## WHAT IS REQUIRED
What you return must match the entries exactly, except that the pictures are gone.

START RAW DATA

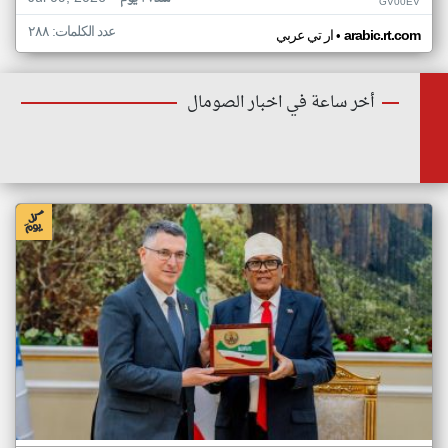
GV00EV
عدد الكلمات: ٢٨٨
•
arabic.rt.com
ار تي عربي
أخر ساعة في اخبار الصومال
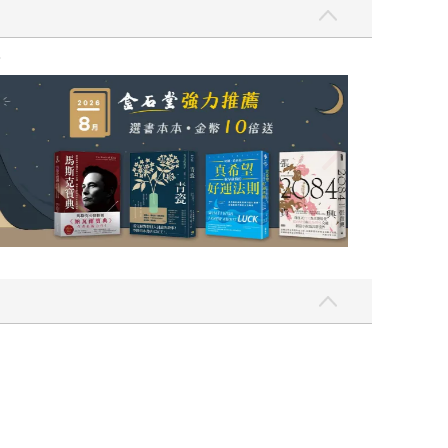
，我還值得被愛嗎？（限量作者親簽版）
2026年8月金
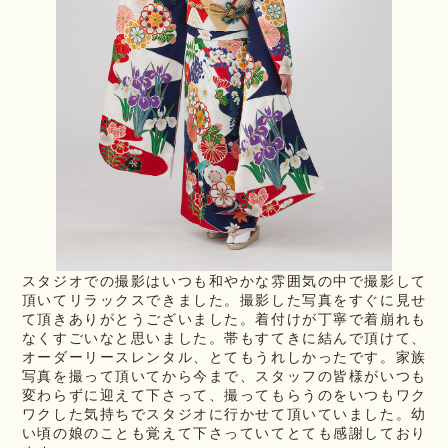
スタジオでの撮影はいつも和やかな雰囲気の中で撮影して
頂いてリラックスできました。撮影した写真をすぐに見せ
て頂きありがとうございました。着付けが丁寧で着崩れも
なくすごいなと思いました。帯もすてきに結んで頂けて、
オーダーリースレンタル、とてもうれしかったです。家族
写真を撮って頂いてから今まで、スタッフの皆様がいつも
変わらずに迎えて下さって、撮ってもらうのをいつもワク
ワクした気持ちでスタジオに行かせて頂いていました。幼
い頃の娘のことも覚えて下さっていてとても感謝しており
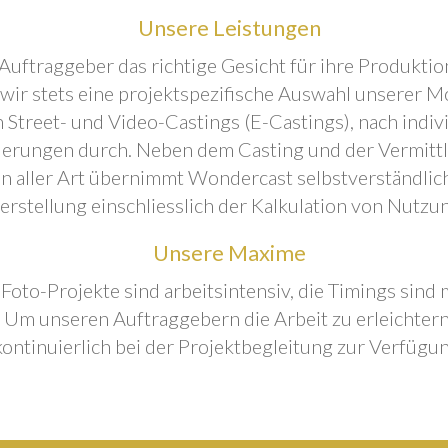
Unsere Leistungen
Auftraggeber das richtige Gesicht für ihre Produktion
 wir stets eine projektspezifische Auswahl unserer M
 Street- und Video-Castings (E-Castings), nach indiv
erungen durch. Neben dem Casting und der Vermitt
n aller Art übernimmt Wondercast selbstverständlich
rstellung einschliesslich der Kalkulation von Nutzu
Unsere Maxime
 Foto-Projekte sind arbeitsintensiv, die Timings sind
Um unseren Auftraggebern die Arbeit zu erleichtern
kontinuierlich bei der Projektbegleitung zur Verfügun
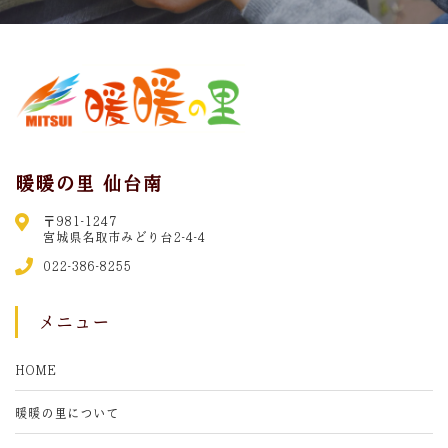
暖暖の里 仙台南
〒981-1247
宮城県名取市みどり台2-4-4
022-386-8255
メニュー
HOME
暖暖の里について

END RAW DATA

## RESULT FOR THIS EXERCISE
GV00EV
عدد الكلمات: ٢٨٨
•
arabic.rt.com
ار تي عربي
أخر ساعة في اخبار الصومال
，我還值得被愛嗎？（限量作者親簽版）
2026年8月金
スタジオでの撮影はいつも和やかな雰囲気の中で撮影して
頂いてリラックスできました。撮影した写真をすぐに見せ
て頂きありがとうございました。着付けが丁寧で着崩れも
なくすごいなと思いました。帯もすてきに結んで頂けて、
オーダーリースレンタル、とてもうれしかったです。家族
写真を撮って頂いてから今まで、スタッフの皆様がいつも
変わらずに迎えて下さって、撮ってもらうのをいつもワク
ワクした気持ちでスタジオに行かせて頂いていました。幼
い頃の娘のことも覚えて下さっていてとても感謝しており
Unsere Leistungen
Auftraggeber das richtige Gesicht für ihre Produktion
 wir stets eine projektspezifische Auswahl unserer M
 Street- und Video-Castings (E-Castings), nach indiv
erungen durch. Neben dem Casting und der Vermitt
n aller Art übernimmt Wondercast selbstverständlich
rstellung einschliesslich der Kalkulation von Nutzu
Unsere Maxime
 Foto-Projekte sind arbeitsintensiv, die Timings sind
Um unseren Auftraggebern die Arbeit zu erleichtern
kontinuierlich bei der Projektbegleitung zur Verfügun
暖暖の里 仙台南
〒981-1247
宮城県名取市みどり台2-4-4
022-386-8255
メニュー
HOME
暖暖の里について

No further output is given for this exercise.